Stored items:
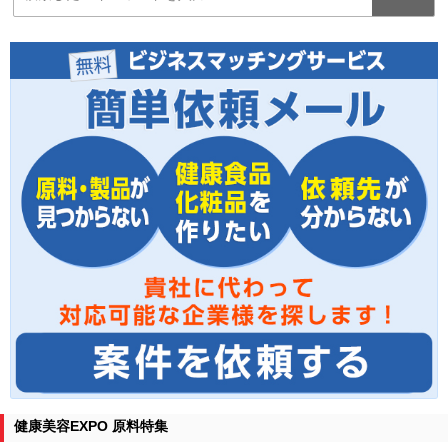
健康美容EXPO 原料特集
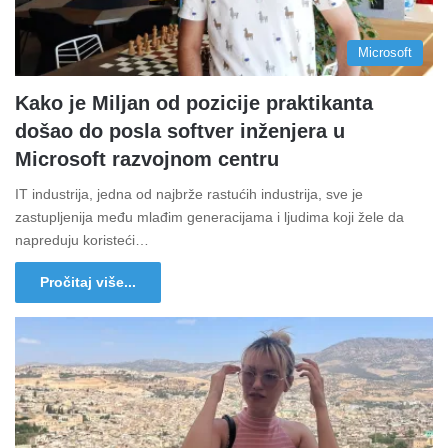
Microsoft
Kako je Miljan od pozicije praktikanta
došao do posla softver inženjera u
Microsoft razvojnom centru
IT industrija, jedna od najbrže rastućih industrija, sve je
zastupljenija među mlađim generacijama i ljudima koji žele da
napreduju koristeći…
Pročitaj više...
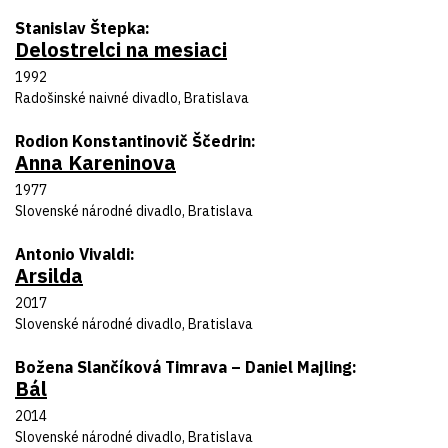
Autor predlohy
Stanislav Štepka
Delostrelci na mesiaci
Názov inscenácie
Rok uvedenia
1992
Divadlo
Radošinské naivné divadlo, Bratislava
Autor predlohy
Rodion Konstantinovič Ščedrin
Anna Kareninova
Názov inscenácie
Rok uvedenia
1977
Divadlo
Slovenské národné divadlo, Bratislava
Autor predlohy
Antonio Vivaldi
Arsilda
Názov inscenácie
Rok uvedenia
2017
Divadlo
Slovenské národné divadlo, Bratislava
Autor predlohy
Božena Slančíková Timrava – Daniel Majling
Bál
Názov inscenácie
Rok uvedenia
2014
Divadlo
Slovenské národné divadlo, Bratislava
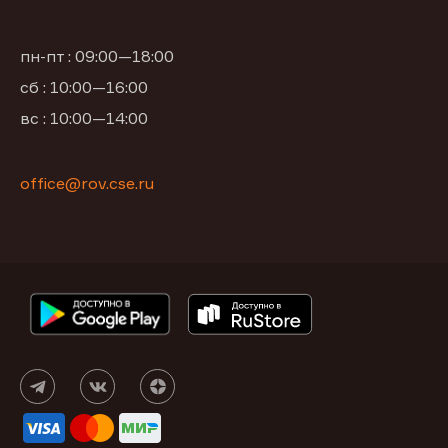
пн-пт : 09:00—18:00
сб : 10:00—16:00
вс : 10:00—14:00
office@rov.cse.ru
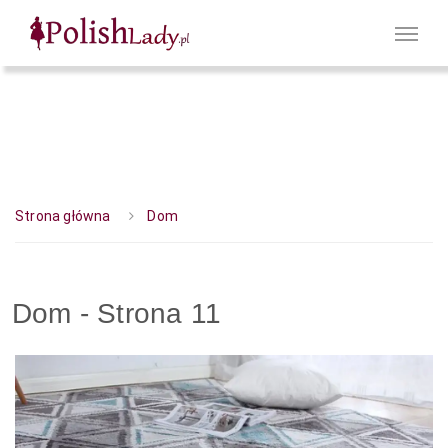
Strona główna
Dom
Dom - Strona 11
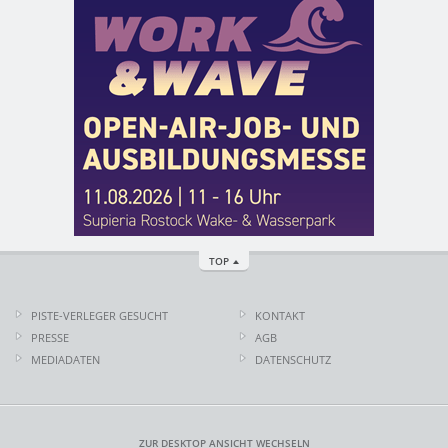
TOP
PISTE-VERLEGER GESUCHT
KONTAKT
PRESSE
AGB
MEDIADATEN
DATENSCHUTZ
ZUR DESKTOP ANSICHT WECHSELN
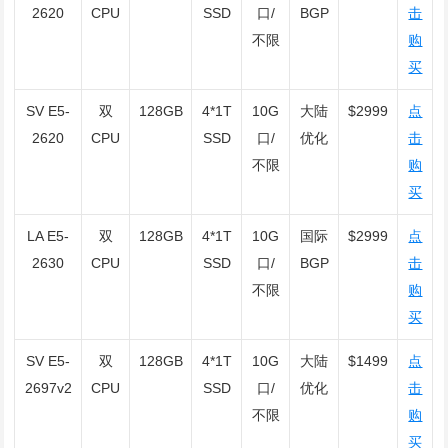
2620
CPU
SSD
口/
BGP
击
不限
购
买
SV E5-
双
128GB
4*1T
10G
大陆
$2999
点
2620
CPU
SSD
口/
优化
击
不限
购
买
LA E5-
双
128GB
4*1T
10G
国际
$2999
点
2630
CPU
SSD
口/
BGP
击
不限
购
买
SV E5-
双
128GB
4*1T
10G
大陆
$1499
点
2697v2
CPU
SSD
口/
优化
击
不限
购
买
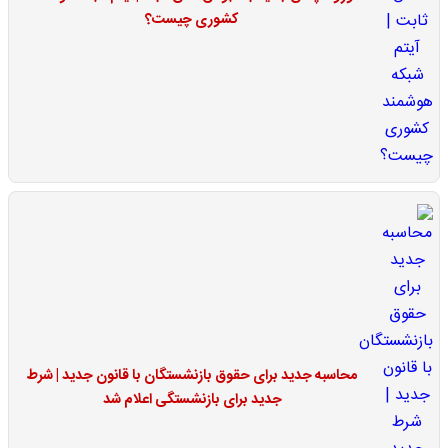
کشوری چیست؟
محاسبه جدید برای حقوق بازنشستگان با قانون جدید | شرط
جدید برای بازنشستگی اعلام شد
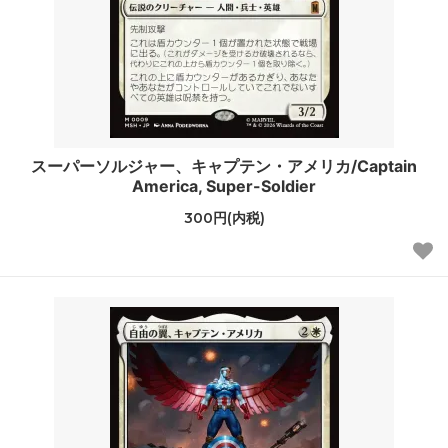
スーパーソルジャー、キャプテン・アメリカ/Captain
America, Super-Soldier
300円(内税)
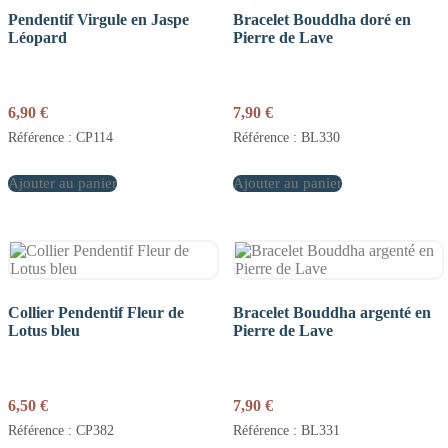
Pendentif Virgule en Jaspe
Bracelet Bouddha doré en
Léopard
Pierre de Lave
6,90
€
7,90
€
Référence : CP114
Référence : BL330
Ajouter au panier
Ajouter au panier
Collier Pendentif Fleur de
Bracelet Bouddha argenté en
Lotus bleu
Pierre de Lave
6,50
€
7,90
€
Référence : CP382
Référence : BL331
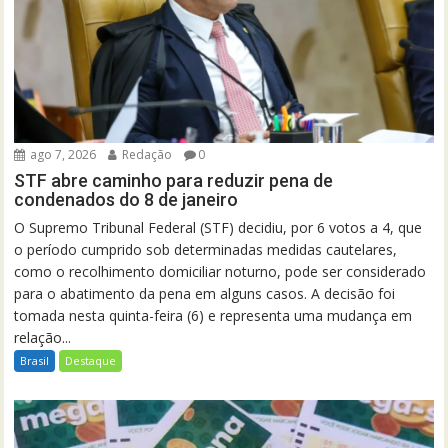
ago 7, 2026
Redação
0
STF abre caminho para reduzir pena de
condenados do 8 de janeiro
O Supremo Tribunal Federal (STF) decidiu, por 6 votos a 4, que
o período cumprido sob determinadas medidas cautelares,
como o recolhimento domiciliar noturno, pode ser considerado
para o abatimento da pena em alguns casos. A decisão foi
tomada nesta quinta-feira (6) e representa uma mudança em
relação...
Brasil
Destaque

-- Task objective --
Using the records above, print exactly the lines between the ones containing "DATENSCHUTZ" and "O Supremo Tribunal", inclusive, and nothing else; no pictures.

-- Your solution --
DATENSCHUTZ
ZUR DESKTOP ANSICHT WECHSELN
2620
CPU
SSD
口/
BGP
击
不限
购
买
SV E5-
双
128GB
4*1T
10G
大陆
$2999
点
2620
CPU
SSD
口/
优化
击
不限
购
买
LA E5-
双
128GB
4*1T
10G
国际
$2999
点
2630
CPU
SSD
口/
BGP
击
不限
购
买
SV E5-
双
128GB
4*1T
10G
大陆
$1499
点
2697v2
CPU
SSD
口/
优化
击
不限
购
买
کشوری چیست؟
محاسبه جدید برای حقوق بازنشستگان با قانون جدید | شرط
جدید برای بازنشستگی اعلام شد
スーパーソルジャー、キャプテン・アメリカ/Captain
America, Super-Soldier
300円(内税)
Pendentif Virgule en Jaspe
Bracelet Bouddha doré en
Léopard
Pierre de Lave
6,90
€
7,90
€
Référence : CP114
Référence : BL330
Ajouter au panier
Ajouter au panier
Collier Pendentif Fleur de
Bracelet Bouddha argenté en
Lotus bleu
Pierre de Lave
6,50
€
7,90
€
Référence : CP382
Référence : BL331
ago 7, 2026
Redação
0
STF abre caminho para reduzir pena de
condenados do 8 de janeiro
O Supremo Tribunal Federal (STF) decidiu, por 6 votos a 4, que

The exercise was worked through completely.